Their online events—museum tours, heritage walks, and the like—see participants as young as school kids to as old as 70-year-old enthusiasts, according to Chopra. The page serves as an equaliser of sorts, connecting people across the age spectrum. And as Itihasology expands, with podcasts, journal and feature writing from South Asia, the discipline also sees internet-led expansion.

But social media is also a double-edged sword. No conversation is complete without the mention of misinformation that proliferates on the platform. The perception of the subject as ‘boring’ has more far-reaching implications than we realise. It causes a fundamental lack of historical consciousness: our understanding is coloured with half-baked knowledge and unchecked prejudices. And that is a weakness that gets exploited to change the facts of the past.

“Social media and the internet lead to the spread of wild theories and inaccurate histories and there’s no mechanism to keep it in check,” says Professor Mukhia. With striking graphics and selective information that plays to biases, false narratives are hard to distinguish and point out. And problems for society arise when these are used to advance political projects and reshape historical events to fit certain interpretations.

This is why the presence of forces that question these false beliefs on the same platforms, in a manner that is accessible to all, is necessary. And these history platforms embody this principle and they open spaces for civil dialogues. “A guiding force for our initiative is to challenge this project of trying to rewrite history in bigoted and politically-motivated ways,” adds Visvak. “The entire South Asian subcontinent is incredibly diverse and belongs to many different cultures and people, which makes it essential to challenge such misinformation.”
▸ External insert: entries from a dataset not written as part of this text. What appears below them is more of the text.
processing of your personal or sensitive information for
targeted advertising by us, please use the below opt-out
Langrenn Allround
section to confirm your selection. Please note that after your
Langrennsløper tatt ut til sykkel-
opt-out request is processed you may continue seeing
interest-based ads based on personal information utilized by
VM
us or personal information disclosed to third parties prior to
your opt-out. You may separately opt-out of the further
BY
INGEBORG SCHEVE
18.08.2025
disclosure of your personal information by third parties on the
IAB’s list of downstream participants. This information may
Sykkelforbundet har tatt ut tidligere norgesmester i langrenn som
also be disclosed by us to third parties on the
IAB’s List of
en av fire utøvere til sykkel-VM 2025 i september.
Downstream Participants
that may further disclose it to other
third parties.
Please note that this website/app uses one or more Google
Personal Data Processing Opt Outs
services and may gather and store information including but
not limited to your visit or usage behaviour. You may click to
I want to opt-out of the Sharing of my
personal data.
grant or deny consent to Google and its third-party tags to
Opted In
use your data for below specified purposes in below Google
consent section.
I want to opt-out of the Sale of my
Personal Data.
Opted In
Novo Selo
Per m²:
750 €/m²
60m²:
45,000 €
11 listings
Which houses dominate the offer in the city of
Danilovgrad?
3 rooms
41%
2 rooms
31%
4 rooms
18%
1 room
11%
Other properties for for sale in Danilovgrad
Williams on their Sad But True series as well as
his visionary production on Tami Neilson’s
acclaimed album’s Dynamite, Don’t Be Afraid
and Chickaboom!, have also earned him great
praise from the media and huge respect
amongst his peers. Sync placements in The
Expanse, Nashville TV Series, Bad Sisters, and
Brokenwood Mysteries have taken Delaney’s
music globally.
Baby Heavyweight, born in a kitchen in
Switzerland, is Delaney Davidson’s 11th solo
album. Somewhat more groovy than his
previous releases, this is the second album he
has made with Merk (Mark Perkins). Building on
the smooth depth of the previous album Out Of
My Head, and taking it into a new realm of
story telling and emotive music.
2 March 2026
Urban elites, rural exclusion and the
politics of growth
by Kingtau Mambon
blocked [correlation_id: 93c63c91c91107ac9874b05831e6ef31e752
The truth is, a lot of histories often make people uncomfortable. Chopra, for example, says he frequently sees readers indignant with the information Itihasology posts. So, he directs these people to the sources he adds in his uploads to placate them. And this culture of citing proper sources and building credibility goes a long way: when information comes to people from a source they trust, it becomes a part of their everyday conversations. This makes the information a part of society—and is carried forward further.

But all scholars, historians, and aficionados agree that history, like every other field of study, evolves with its own momentum. New facts, new pieces of evidence, and new research come along every now and then to deepen our understanding about ourselves. All revelations in the field, however, are futile if the information doesn’t reach the masses. In the age of the internet, then, what better a medium than social media?